3.2 Orexin and Wakefulness
The importance of orexins in the maintenance of wakefulness was highlighted by the findings that showed the involvement of the dysfunction of orexin signaling in a sleep disorder, narcolepsy. Clues that revealed the dysfunction of orexins are involved in narcolepsy initially came from animal models (Chemelli et al. 1999; Lin et al. 1999) (see other chapters). The link between orexin signaling and narcolepsy was subsequently supported by studies with human patients (Peyron et al. 2000; Thannickal et al. 2000).
Narcolepsy is a debilitating neurological disorder that affects approximately 1 in 2,000 individuals in the United States (Mignot 1998). A cardinal symptom of the disorder is excessive daytime sleepiness (an insurmountable urge to sleep), which often results in falling asleep at inappropriate times and situations (‘sleep attack’). The latency for rapid eye movement (REM) sleep is notably reduced in narcolepsy patients, and the existence of ‘sleep-onset REM periods’ (i.e. REM-sleep is directly preceded by an awake period) is one of the diagnostic criteria for narcolepsy. Nocturnal sleep is also often disturbed by nocturnal wakening combined with the occurrence of hypnagogic hallucinations, vivid dreaming, and sleep paralysis.

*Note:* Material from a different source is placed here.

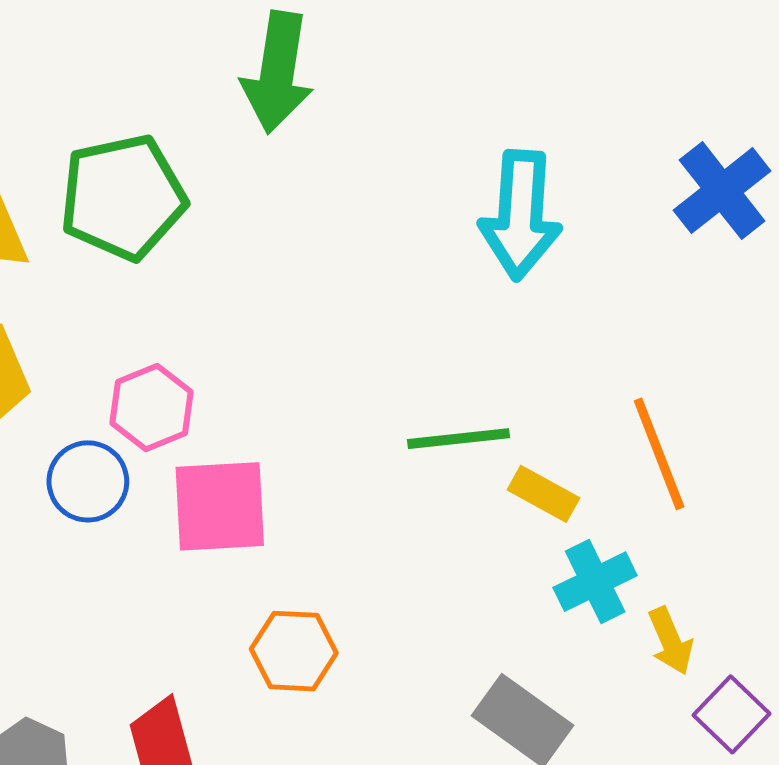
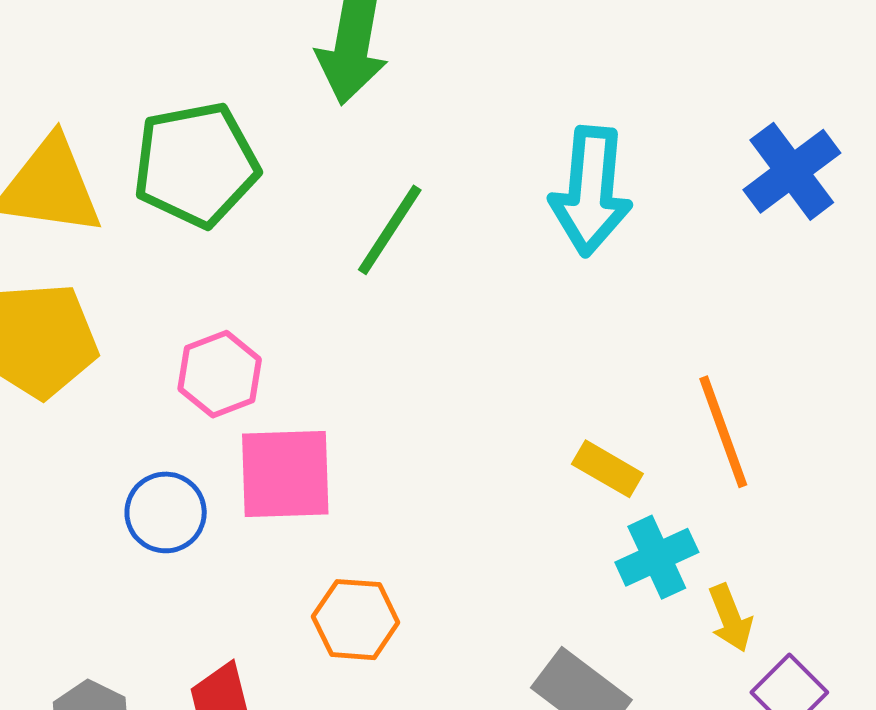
green line: (458, 439) -> (390, 230), moved, turned -52
blue circle: (88, 481) -> (166, 512), moved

Narcolepsy patients often suffer from a condition called “cataplexy”, which is a sudden weakening of muscle tone, ranging from jaw dropping and speech slurring to complete bilateral collapse of the postural muscles. Cataplexy is usually triggered by emotional stimuli. Unlike the sleep attack, consciousness is preserved during cataplexy.

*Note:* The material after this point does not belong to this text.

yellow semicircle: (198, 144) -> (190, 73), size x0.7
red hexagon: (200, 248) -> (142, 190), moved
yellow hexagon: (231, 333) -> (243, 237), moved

A postmortem study of human narcoleptic brains showed no detectable levels of orexin peptides in the cortex and pons, in which normally orexinergic projections are found. In the hypothalamus, an 80–100 % reduction in the number of neurons containing detectable prepro-orexin mRNA or orexin-like immunoreactivity were found (Peyron et al. 2000; Thannickal et al. 2000). More than 90 % of patients with narcolepsy are shown to have decreased orexin A levels in the cerebrospinal fluid (Mignot et al. 2002). Relationship between orexin deficiency and narcolepsy is described in detail in other chapters (Nishino, Kanbayashi).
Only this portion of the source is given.